EXERCISE: Copy every line below. Do not alter any of them.

Stored records:
+++

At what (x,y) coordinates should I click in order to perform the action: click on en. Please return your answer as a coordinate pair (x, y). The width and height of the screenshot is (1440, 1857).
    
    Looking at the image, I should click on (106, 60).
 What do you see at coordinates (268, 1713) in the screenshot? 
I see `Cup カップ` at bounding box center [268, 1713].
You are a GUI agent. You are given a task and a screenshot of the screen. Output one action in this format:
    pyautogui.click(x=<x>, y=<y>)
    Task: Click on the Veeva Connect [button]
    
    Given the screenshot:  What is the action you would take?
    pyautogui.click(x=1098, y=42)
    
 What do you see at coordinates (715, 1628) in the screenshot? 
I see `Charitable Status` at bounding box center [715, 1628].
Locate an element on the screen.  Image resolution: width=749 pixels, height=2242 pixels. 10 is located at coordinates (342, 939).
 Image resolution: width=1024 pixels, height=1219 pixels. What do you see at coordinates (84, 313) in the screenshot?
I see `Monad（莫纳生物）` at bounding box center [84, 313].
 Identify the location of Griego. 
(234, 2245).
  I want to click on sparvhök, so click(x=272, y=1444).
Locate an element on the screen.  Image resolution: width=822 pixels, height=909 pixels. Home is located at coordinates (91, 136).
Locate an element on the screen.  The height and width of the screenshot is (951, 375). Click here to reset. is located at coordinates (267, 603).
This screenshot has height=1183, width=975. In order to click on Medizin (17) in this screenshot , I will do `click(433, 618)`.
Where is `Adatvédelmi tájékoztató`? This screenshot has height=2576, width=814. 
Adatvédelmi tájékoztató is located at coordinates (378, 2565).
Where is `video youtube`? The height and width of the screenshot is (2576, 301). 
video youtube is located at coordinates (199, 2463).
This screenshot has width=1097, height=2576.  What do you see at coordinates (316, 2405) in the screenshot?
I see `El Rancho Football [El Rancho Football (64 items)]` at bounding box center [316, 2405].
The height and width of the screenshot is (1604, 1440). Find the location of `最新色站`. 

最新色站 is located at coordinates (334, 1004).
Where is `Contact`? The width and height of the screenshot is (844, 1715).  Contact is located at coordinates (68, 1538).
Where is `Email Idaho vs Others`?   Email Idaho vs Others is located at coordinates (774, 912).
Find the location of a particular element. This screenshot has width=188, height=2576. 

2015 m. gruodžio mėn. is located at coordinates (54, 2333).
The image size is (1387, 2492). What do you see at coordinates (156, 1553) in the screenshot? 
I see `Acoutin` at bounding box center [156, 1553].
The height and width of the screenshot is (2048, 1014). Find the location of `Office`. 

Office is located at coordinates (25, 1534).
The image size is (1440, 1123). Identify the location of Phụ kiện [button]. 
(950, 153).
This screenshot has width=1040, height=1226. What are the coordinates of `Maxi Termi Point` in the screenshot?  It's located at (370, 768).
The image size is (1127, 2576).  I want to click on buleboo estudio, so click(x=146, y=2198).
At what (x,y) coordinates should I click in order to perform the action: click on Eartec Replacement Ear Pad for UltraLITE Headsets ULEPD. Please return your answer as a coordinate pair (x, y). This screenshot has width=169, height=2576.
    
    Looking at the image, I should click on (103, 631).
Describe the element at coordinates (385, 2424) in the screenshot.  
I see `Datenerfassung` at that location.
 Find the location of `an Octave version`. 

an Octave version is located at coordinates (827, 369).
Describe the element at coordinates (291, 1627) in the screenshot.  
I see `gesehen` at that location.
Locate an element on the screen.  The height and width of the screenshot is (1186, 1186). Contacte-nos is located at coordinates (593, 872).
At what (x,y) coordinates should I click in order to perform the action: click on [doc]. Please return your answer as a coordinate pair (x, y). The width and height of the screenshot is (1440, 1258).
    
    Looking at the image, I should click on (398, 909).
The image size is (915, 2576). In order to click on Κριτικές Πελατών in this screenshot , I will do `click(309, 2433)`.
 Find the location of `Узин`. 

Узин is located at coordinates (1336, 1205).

+++

TASK RESULT:
At what (x,y) coordinates should I click in order to perform the action: click on en. Please return your answer as a coordinate pair (x, y). The width and height of the screenshot is (1440, 1857).
    
    Looking at the image, I should click on (106, 60).
 What do you see at coordinates (268, 1713) in the screenshot? 
I see `Cup カップ` at bounding box center [268, 1713].
You are a GUI agent. You are given a task and a screenshot of the screen. Output one action in this format:
    pyautogui.click(x=<x>, y=<y>)
    Task: Click on the Veeva Connect [button]
    
    Given the screenshot:  What is the action you would take?
    pyautogui.click(x=1098, y=42)
    
 What do you see at coordinates (715, 1628) in the screenshot? 
I see `Charitable Status` at bounding box center [715, 1628].
Locate an element on the screen.  Image resolution: width=749 pixels, height=2242 pixels. 10 is located at coordinates (342, 939).
 Image resolution: width=1024 pixels, height=1219 pixels. What do you see at coordinates (84, 313) in the screenshot?
I see `Monad（莫纳生物）` at bounding box center [84, 313].
 Identify the location of Griego. 
(234, 2245).
  I want to click on sparvhök, so click(x=272, y=1444).
Locate an element on the screen.  Image resolution: width=822 pixels, height=909 pixels. Home is located at coordinates (91, 136).
Locate an element on the screen.  The height and width of the screenshot is (951, 375). Click here to reset. is located at coordinates (267, 603).
This screenshot has height=1183, width=975. In order to click on Medizin (17) in this screenshot , I will do `click(433, 618)`.
Where is `Adatvédelmi tájékoztató`? This screenshot has height=2576, width=814. 
Adatvédelmi tájékoztató is located at coordinates (378, 2565).
Where is `video youtube`? The height and width of the screenshot is (2576, 301). 
video youtube is located at coordinates (199, 2463).
This screenshot has width=1097, height=2576.  What do you see at coordinates (316, 2405) in the screenshot?
I see `El Rancho Football [El Rancho Football (64 items)]` at bounding box center [316, 2405].
The height and width of the screenshot is (1604, 1440). Find the location of `最新色站`. 

最新色站 is located at coordinates (334, 1004).
Where is `Contact`? The width and height of the screenshot is (844, 1715).  Contact is located at coordinates (68, 1538).
Where is `Email Idaho vs Others`?   Email Idaho vs Others is located at coordinates (774, 912).
Find the location of a particular element. This screenshot has width=188, height=2576. 

2015 m. gruodžio mėn. is located at coordinates (54, 2333).
The image size is (1387, 2492). What do you see at coordinates (156, 1553) in the screenshot? 
I see `Acoutin` at bounding box center [156, 1553].
The height and width of the screenshot is (2048, 1014). Find the location of `Office`. 

Office is located at coordinates (25, 1534).
The image size is (1440, 1123). Identify the location of Phụ kiện [button]. 
(950, 153).
This screenshot has width=1040, height=1226. What are the coordinates of `Maxi Termi Point` in the screenshot?  It's located at (370, 768).
The image size is (1127, 2576).  I want to click on buleboo estudio, so click(x=146, y=2198).
At what (x,y) coordinates should I click in order to perform the action: click on Eartec Replacement Ear Pad for UltraLITE Headsets ULEPD. Please return your answer as a coordinate pair (x, y). This screenshot has width=169, height=2576.
    
    Looking at the image, I should click on (103, 631).
Describe the element at coordinates (385, 2424) in the screenshot.  
I see `Datenerfassung` at that location.
 Find the location of `an Octave version`. 

an Octave version is located at coordinates (827, 369).
Describe the element at coordinates (291, 1627) in the screenshot.  
I see `gesehen` at that location.
Locate an element on the screen.  The height and width of the screenshot is (1186, 1186). Contacte-nos is located at coordinates (593, 872).
At what (x,y) coordinates should I click in order to perform the action: click on [doc]. Please return your answer as a coordinate pair (x, y). The width and height of the screenshot is (1440, 1258).
    
    Looking at the image, I should click on (398, 909).
The image size is (915, 2576). In order to click on Κριτικές Πελατών in this screenshot , I will do `click(309, 2433)`.
 Find the location of `Узин`. 

Узин is located at coordinates (1336, 1205).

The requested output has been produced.